Для человека малого интеллекта наилучшей медитацией будет полное сосредоточение разума на каком-нибудь одном объекте.
Для человека среднего интеллекта наилучшей медитацией будет непрерывная концентрация разума на двух дуалистических объектах (представлениях) — сансарическом и запредельном, сознании и мысли, добре и зле и т. д.
Для человека высшего интеллекта наилучшей медитацией будет оставаться в ментальном покое, когда разум свободен от всех мыслепроцессов, и знать, что созерцающий, объект созерцания и акт созерцания составляют неразделимое целое.
Для человека малого интеллекта наилучшей духовной практикой будет жить в строгом согласии с законом причины и следствия.

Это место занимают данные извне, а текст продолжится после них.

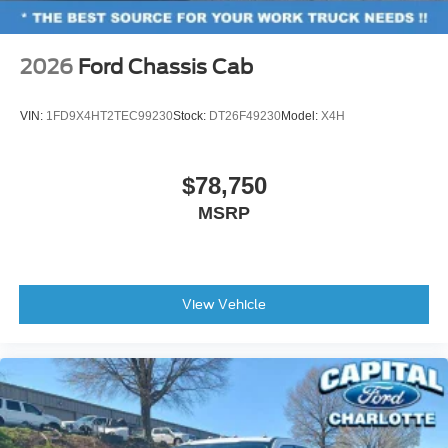
dealer added accessories.
Low tire pressure warning
Occupant sensing airbag
2026
Ford Chassis Cab
Overhead airbag
Brake assist
VIN:
1FD9X4HT2TEC99230
Stock:
DT26F49230
Model:
X4H
Electronic Stability Control
Auto High-beam Headlights
$78,750
Delay-off headlights
MSRP
Fully automatic headlights
Panic alarm
Security system
View Vehicle
Speed control
Front License Plate Bracket
Heated door mirrors
Power door mirrors
Rear step bumper
Compass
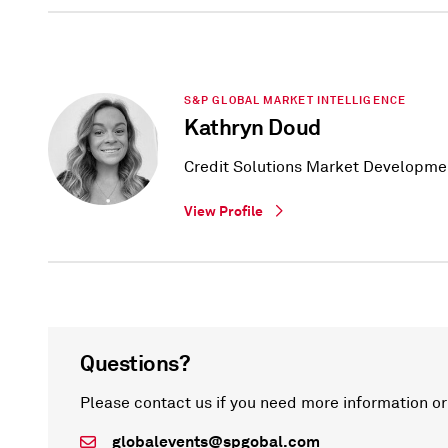
S&P GLOBAL MARKET INTELLIGENCE
Kathryn Doud
Credit Solutions Market Developme
View Profile
Questions?
Please contact us if you need more information or
globalevents@spgobal.com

Для человека среднего интеллекта наилучшей духовной практикой будет рассматривать все феноменальные вещи как сновидения или наваждение Майи.
Для человека высшего интеллекта, рассматривающего все сансарические вещи как несуществующие, наилучшей духовной практикой будет воздерживаться от всех мирских желаний и действий.
Для людей всех трех степеней интеллекта наилучшим показателем духовного прогресса будет постепенное оставление помрачающих страстей и эгоизма.
Таковы десять наилучших вещей.
Наполнена первая кринка молока».
Когда Лида очнулась, то молоко, уже процеженное, поднималось в ее кринке шапкой, а старуха отжимала марлю. Старик скрылся за занавеской. Старуха сунула Лидину кринку в сетку и поспешно вытолкала Лиду за ворота. Казалось, блестящие глаза китайца преследовали ее до дома.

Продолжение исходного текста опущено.